The first and most public face of terrorism is claimed by groups such as Ansar Bayt al-Maqdis and Ajnad Misr, perpetrating deadly attacks and garish bombings. Authorities link these activities to the Muslim Brotherhood, but have yet to conclusively prove this accusation. In response, the Brotherhood reiterated its commitment to absolute peacefulness.

The second and more nuanced face of terrorism is claimed by groups such as the Execution and Molotov movements, as described by the Washington Institute’s Eric Trager. They are movements whose tactics are closer to vandalism, with some calling for the targeting of police officials, or their property. No matter the degree to which they desire the death of security figures for their role in dispersing the pro-Morsi Raba’a al-Adaweya sit-in, in strategy they seek to employ lower level violence and generally ‘terrorize’.

This second type of terrorism has recently been endorsed by a Muslim Brotherhood-friendly cleric. But strategically, he backs away from the first.
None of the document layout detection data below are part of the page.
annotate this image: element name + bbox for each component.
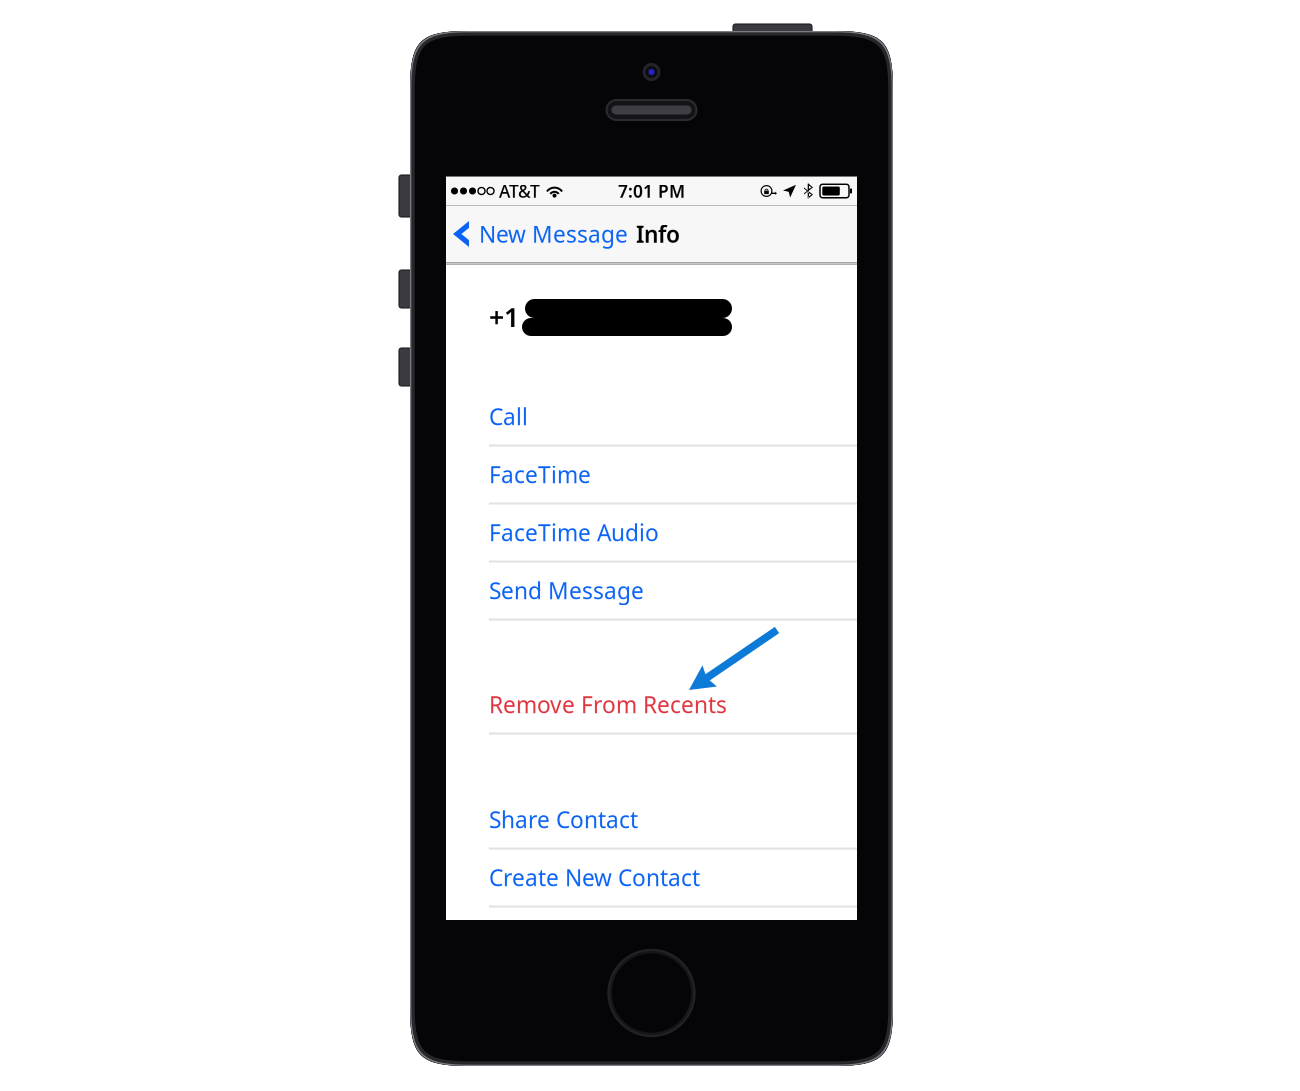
staticText: Share Contact [489, 804, 638, 834]
staticText: FaceTime [489, 459, 591, 490]
button[interactable]: FaceTime [446, 446, 857, 502]
staticText: FaceTime Audio [489, 517, 659, 548]
button[interactable]: New Message [446, 206, 628, 262]
button[interactable]: Remove From Recents [446, 676, 857, 732]
staticText: Remove From Recents [489, 689, 727, 720]
button[interactable]: Send Message [446, 562, 857, 618]
button[interactable]: Share Contact [446, 792, 857, 848]
staticText: Send Message [489, 575, 644, 606]
staticText: +1 [489, 299, 519, 335]
button[interactable]: Info [628, 206, 680, 262]
button[interactable]: Create New Contact [446, 850, 857, 906]
button[interactable]: Call [446, 388, 857, 444]
staticText: Call [489, 401, 528, 432]
staticText: Create New Contact [489, 862, 700, 892]
staticText: Info [636, 219, 680, 249]
staticText: New Message [479, 219, 628, 249]
button[interactable]: FaceTime Audio [446, 504, 857, 560]
staticText: 7:01 PM [618, 180, 685, 202]
staticText: AT&T [499, 180, 540, 202]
Sheikh Mohamed Abdel Maqsoud Afifi is the deputy head of the Salafi Legitimate Authority for Rights and Reform, of which the Brotherhood’s Khairat al-Shater was a prominent member. He is also the brother of Adel Abdel Maqsoud Afifi, founder of the Salafi Asala Party which ran with Nour in the parliamentary elections but allied closely with Mohamed Morsi during his presidency. In the run-up to the Tamarod protests of June 30, the precursor to Morsi’s removal, the sheikh called these demonstrators ‘unbelievers.’

Recently on the Istanbul-based pro-Brotherhood channel named Raba’a Sheikh Afifi called on Muslims to resist the coup, but not with weapons. “This will enable them to commit their crimes against us with full freedom,” he said. 

It is not that the use of weapons is wrong, however. Afifi quotes the 10th Century jurist Ibn Hazm to say that such fighting is prohibited if it will not prove victorious. Since the security forces are better armed, this strategy will backfire, he explains.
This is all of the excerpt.